Open In App

Different Techniques for Sentence Semantic Similarity in NLP

Semantic similarity is the similarity between two words or two sentences/phrase/text. It measures how close or how different the two pieces of word or text are in terms of their meaning and context.

In this article, we will focus on how the semantic similarity between two sentences is derived. We will cover the following most used models.



  1. Dov2Vec – An extension of word2vec
  2. SBERT – Transformer-based model in which the encoder part captures the meaning of words in a sentence.
  3. InferSent -It uses bi-directional LSTM to encode sentences and infer semantics.
  4. USE (universal sentence encoder) – It’s a model trained by Google that generates fixed-size embeddings for sentences that can be used for any NLP task.

What is Semantic Similarity?

Semantic Similarity refers to the degree of similarity between the words. The focus is on the structure and lexical resemblance of words and phrases. Semantic similarity delves into the understanding and meaning of the content. The aim of the similarity is to measure how closely related or analogous the concepts, ideas, or information conveyed in two texts are.

In NLP semantic similarity is used in various tasks such as



  1. Question Answering – Enhances QA system by deriving semantic similarity between user queries and document content.
  2. Recommendation systems – Semantic similarity between user content and available content
  3. Summarization – Helps in summarizing similar content question answering, and text matching.
  4. Corpus clustering -Helps in grouping documents with similar content.
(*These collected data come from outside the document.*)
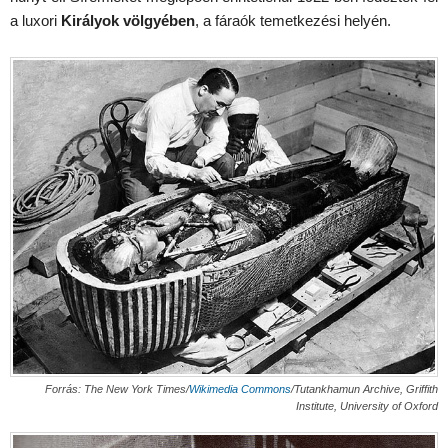
a luxori
Királyok völgyében
, a fáraók temetkezési helyén.
Forrás:
The New York Times/
Wikimedia Commons
/Tutankhamun Archive, Griffith
Institute, University of Oxford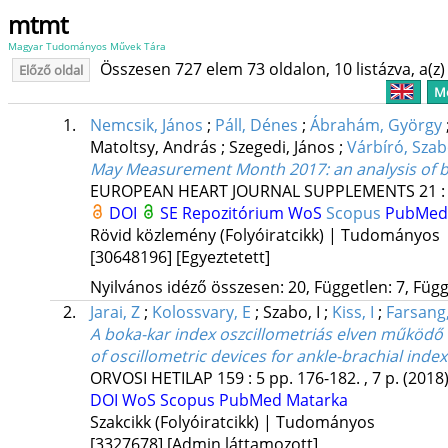
mtmt
Magyar Tudományos Művek Tára
Összesen 727 elem 73 oldalon, 10 listázva, a(z) 
Előző oldal
Me
1.
Nemcsik, János
;
Páll, Dénes
;
Ábrahám, György
Matoltsy, András
;
Szegedi, János
;
Várbíró, Szab
May Measurement Month 2017: an analysis of 
EUROPEAN HEART JOURNAL SUPPLEMENTS
21
DOI
SE Repozitórium
WoS
Scopus
PubMe
Rövid közlemény (Folyóiratcikk) | Tudományos
[30648196]
[Egyeztetett]
Nyilvános idéző összesen: 20, Független: 7, Függ
2.
Jarai, Z
;
Kolossvary, E
;
Szabo, I
;
Kiss, I
;
Farsang
A boka-kar index oszcillometriás elven működő 
of oscillometric devices for ankle-brachial inde
ORVOSI HETILAP
159
:
5
pp. 176-182. , 7 p.
(2018
DOI
WoS
Scopus
PubMed
Matarka
Szakcikk (Folyóiratcikk) | Tudományos
[3327678]
[Admin láttamozott]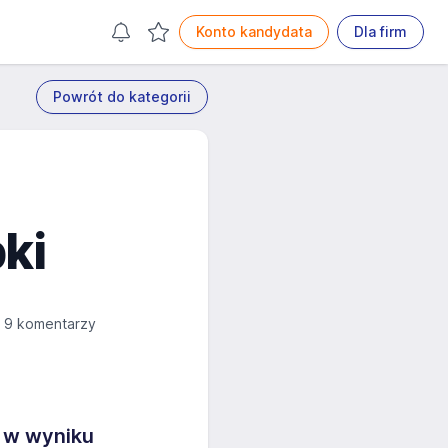
Konto kandydata
Dla firm
Powrót do kategorii
ki
9 komentarzy
 w wyniku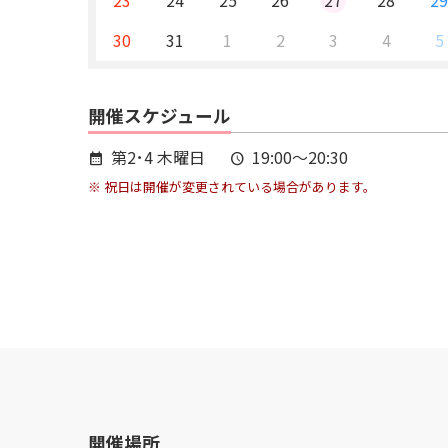
23
24
25
26
27
28
2
30
31
1
2
3
4
5
開催スケジュール
第2･4 木曜日
19:00～20:30
calendar_month
schedule
※ 祝日は開催が変更されている場合があります。
開催場所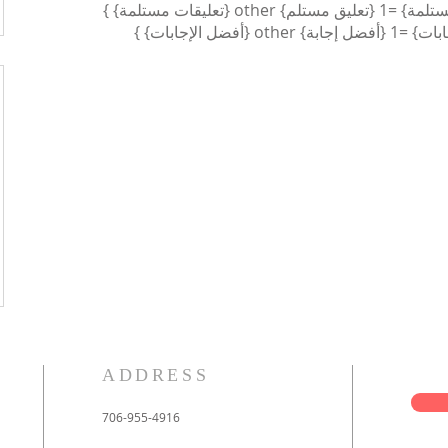
ADDRESS
706-955-4916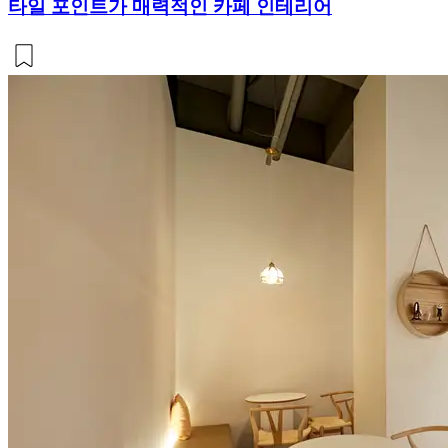
타일 포인트가 매력적인 카페 인테리어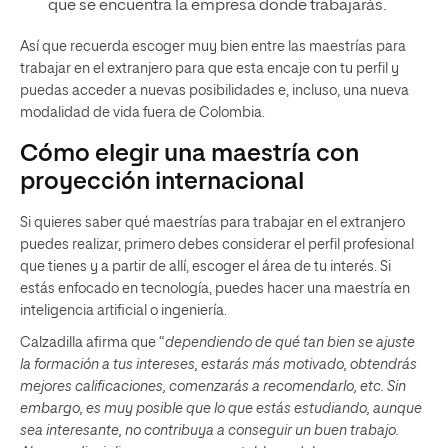
que se encuentra la empresa donde trabajarás.
Así que recuerda escoger muy bien entre las maestrías para
trabajar en el extranjero para que esta encaje con tu perfil y
puedas acceder a nuevas posibilidades e, incluso, una nueva
modalidad de vida fuera de Colombia.
Cómo elegir una maestría con
proyección internacional
Si quieres saber qué maestrías para trabajar en el extranjero
puedes realizar, primero debes considerar el perfil profesional
que tienes y a partir de allí, escoger el área de tu interés. Si
estás enfocado en tecnología, puedes hacer una maestría en
inteligencia artificial o ingeniería.
Calzadilla afirma que “
dependiendo de qué tan bien se ajuste
la formación a tus intereses, estarás más motivado, obtendrás
mejores calificaciones, comenzarás a recomendarlo, etc. Sin
embargo, es muy posible que lo que estás estudiando, aunque
sea interesante, no contribuya a conseguir un buen trabajo.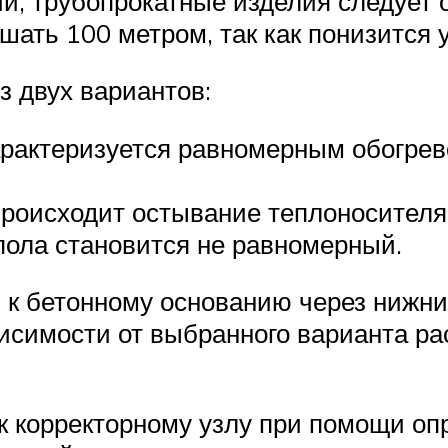
ий, трубопрокатные изделия следует 
ать 100 метром, так как понизится 
з двух вариантов:
ктеризуется равномерным обогревом
происходит остывание теплоносителя
пола становится не равномерный.
 к бетонному основанию через нижни
исимости от выбранного варианта ра
 корректорному узлу при помощи опр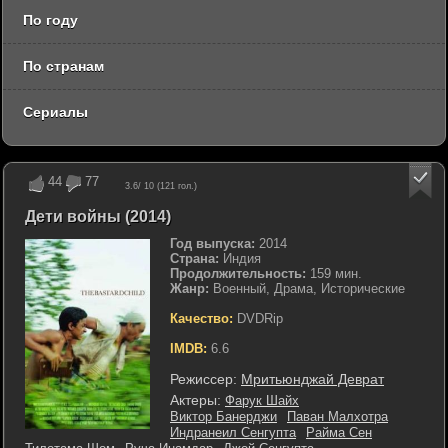
По году
По странам
Сериалы
44
77
3.6
/ 10 (
121
гол.)
Дети войны (2014)
Год выпуска:
2014
Страна:
Индия
Продолжительность:
159 мин.
Жанр:
Военный, Драма, Исторические
Качество:
DVDRip
IMDB:
6.6
Режиссер:
Мритьюнджай Деврат
Актеры:
Фарук Шайх
Виктор Банерджи
Паван Малхотра
Индранеил Сенгупта
Райма Сен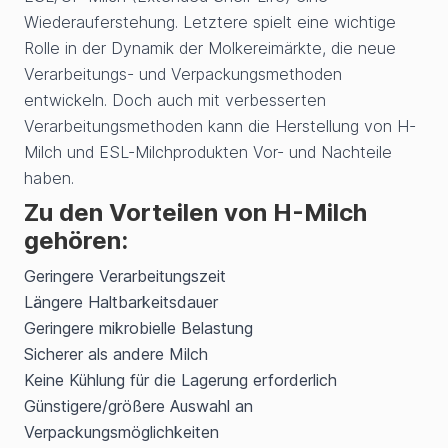
Wiederauferstehung. Letztere spielt eine wichtige
Rolle in der Dynamik der Molkereimärkte, die neue
Verarbeitungs- und Verpackungsmethoden
entwickeln. Doch auch mit verbesserten
Verarbeitungsmethoden kann die Herstellung von H-
Milch und ESL-Milchprodukten Vor- und Nachteile
haben.
Zu den Vorteilen von H-Milch
gehören:
Geringere Verarbeitungszeit
Längere Haltbarkeitsdauer
Geringere mikrobielle Belastung
Sicherer als andere Milch
Keine Kühlung für die Lagerung erforderlich
Günstigere/größere Auswahl an
Verpackungsmöglichkeiten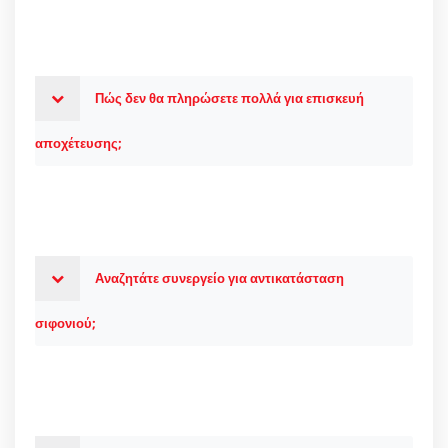
Πώς δεν θα πληρώσετε πολλά για επισκευή
αποχέτευσης;
Αναζητάτε συνεργείο για αντικατάσταση
σιφονιού;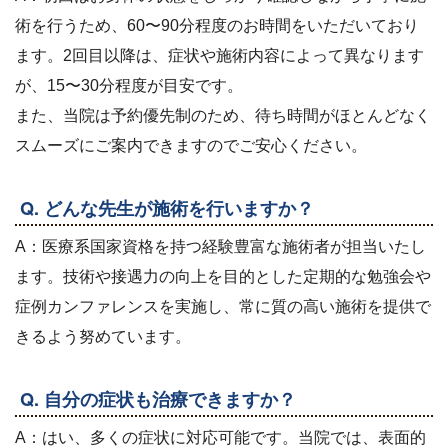
術を行うため、60〜90分程度のお時間をいただいており
ます。2回目以降は、症状や施術内容によって異なります
が、15〜30分程度が目安です。
また、当院は予約優先制のため、待ち時間がほとんどなく
スムーズにご案内できますのでご安心ください。
Q. どんな先生が施術を行いますか？
A：医療系国家資格を持つ経験豊富な施術者が担当いたし
ます。技術や接遇力の向上を目的とした定期的な勉強会や
症例カンファレンスを実施し、常に質の高い施術を提供で
きるよう努めています。
Q. 自分の症状も治療できますか？
A：はい、多くの症状に対応可能です。当院では、表面的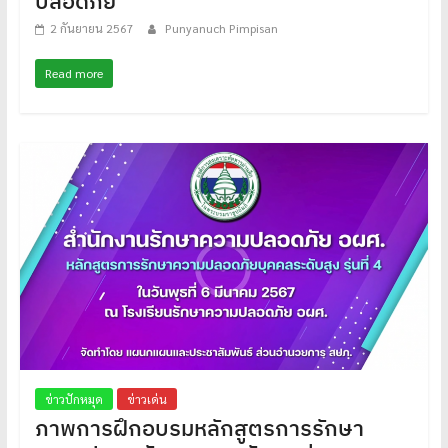
ปลอดภัย
2 กันยายน 2567
Punyanuch Pimpisan
Read more
ข่าวปักหมุด
ข่าวเด่น
ภาพการฝึกอบรมหลักสูตรการรักษา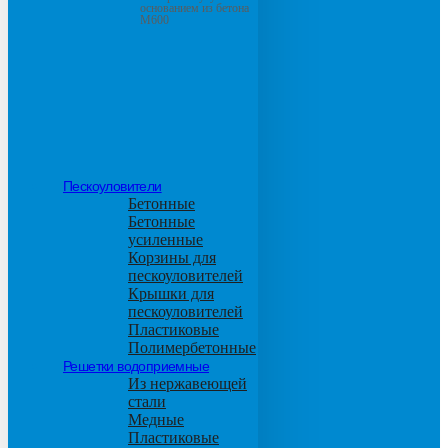
основанием из бетона
М600
Пескоуловители
Бетонные
Бетонные
усиленные
Корзины для
пескоуловителей
Крышки для
пескоуловителей
Пластиковые
Полимербетонные
Решетки водоприемные
Из нержавеющей
стали
Медные
Пластиковые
There are certain approaches for measuring semantic similarity in natural language processing (NLP) that include word embeddings, sentence embeddings, and transformer models.

Word Embedding

To understand semantic relationships between sentences one must be aware of the word embeddings. Word embeddings are used for vectorized representation of words. The simplest form of word embedding is a one-hot vector. However, these are sparse, very high dimensional, and do not capture meaning. The more advanced form consists of the Word2Vec (skip-gram, cbow), GloVe, and Fasttext which capture semantic information in low dimensional space. Kindly look at the embedded link to get a deeper understanding of this.

Word2Vec

Word2Vec represents the words as high-dimensional vectors so that we get semantically similar words close to each other in the vector space. There are two main architectures for Word2Vec:

Doc2Vec

Similar to word2vec Doc2Vec has two types of models based on skip gram and CBOW. We will look at the skip gram-based model as this model performs better than the cbow-based model. This skip-gram-based model is called ad PV-DM (Distributed Memory Model of Paragraph Vectors).

PV-DM model

PV-DM is an extension of Word2Vec in the sense that it consists of one paragraph vector in addition to the word vectors.

In summary, the algorithm itself has two key stages:

We use the learned paragraph vectors to predict some particular labels using a standard classifier, e.g., logistic regression.

Python Implementation of Doc2Vec

Below is the simple implementation of Doc2Vec.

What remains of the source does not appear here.